Rusya karşılık olarak, “Türkiye’nin Afrin’i Suriye yönetimine devretmesi gerektiğini” belirtmiştir. Türkiye, bu açıklamaya sertçe cevap vermiş ve böylece başarılı üçlü zirvenin üzerine gölge düşmüştür. Deyim yerindeyse Türkiye, “Avrupa-Atlantik” sisteminin tuzağına balıklama dalmıştır. Hâlbuki biraz sağduyulu davranılsaydı, Hükümet politikasına uygun olarak dolaylı olarak Suriye’yi de hedef alan ama uluslararası uzmanları Suriye’ye davet eden daha dengeli bir mesaj verilebilirdi. Yani, Bakan Bozdağ’ın ikinci mesajı Basra harap olmadan önce yayımlanırdı.

Cumhurbaşkanlığı Sözcüsü Kalın ve Hükümet sözcüsü Bozdağ’ın ilk demeçleri neredeyse birebir örtüşmektedir. Demek ki hem Saray’da hem de Hükümet çevrelerinde strateji eksikliği duygular ve hesapsız tepkilerle ikame edilmektedir. Bakan Bozdağ’ın ikinci demeci, ilk tepkilerde fahiş bir hata yapıldığının en büyük göstergesidir. Hem Dışişleri bürokrasisi hem de Saray danışmanları, maalesef en temel konularda bile yalpalamaktadır. Bir kriz yönetimi ancak deneyimli, birikimli, zeki uzmanlar ve bunlara yön veren bir liderlik ile hedefine ulaşır.

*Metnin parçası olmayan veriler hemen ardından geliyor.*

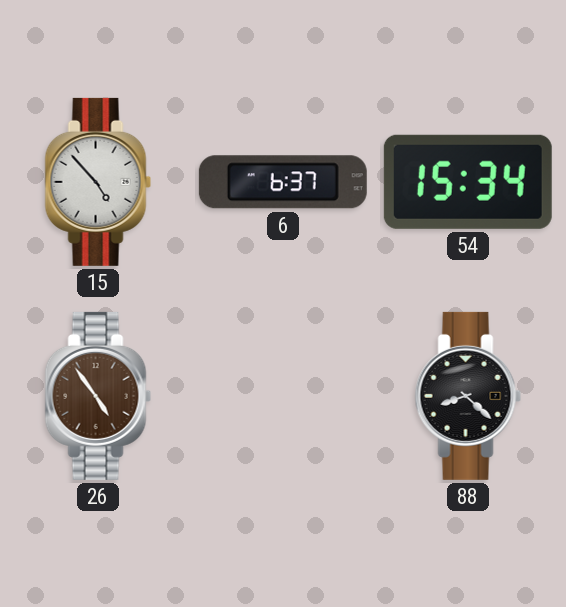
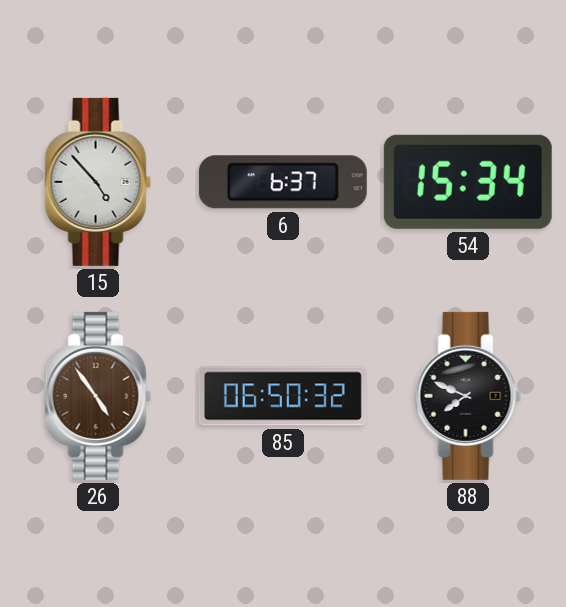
85: none -> 06:50
88: 8:22 -> 7:49
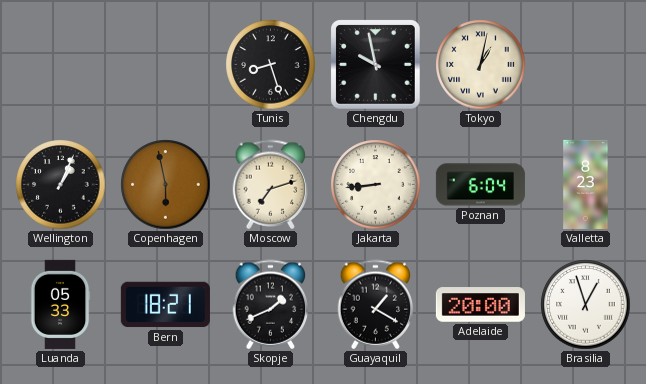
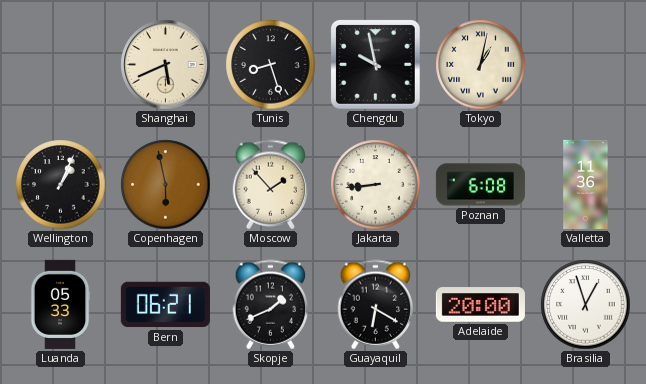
Shanghai: none -> 5:41
Moscow: 7:12 -> 1:53
Poznan: 6:04 -> 6:08
Valletta: 8:23 -> 11:36
Bern: 18:21 -> 06:21
Guayaquil: 1:20 -> 6:20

NE KAZANDIK, NE KAZANABİLİRİZ?

Yaratılan bu atmosfer İsrail’in füze saldırısı ile son bulmuştur. ABD’nin, İngiltere ve Fransa ile birlikte askeri müdahale seçenekleri gündeme gelmiştir. Aksi iddia edilse de fiiliyatta, Gazze’de katliam yapan İsrail ve Batı emperyalizmi ile aynı yastığa baş koyulmuştur. Batı emperyalizmi askeri üstünlüğü ele geçirdiğinde, Suriye’de Türkiye’nin başına neler gelebileceği görülemiyorsa, durum sanıldığından daha da vahimdir. Türkiye’nin yanı başında Üçüncü Dünya Savaşı patlak verirse, bundan ülkemizin kazançlı çıkacağını düşünenler de şiddetle yanılır. Suriye’de kilit aktör olan Türkiye daha sorumlu davranmalıdır. Bindiği dalı kesenler sadece kendilerini değil, koskoca bir ülkeyi ateşe atar.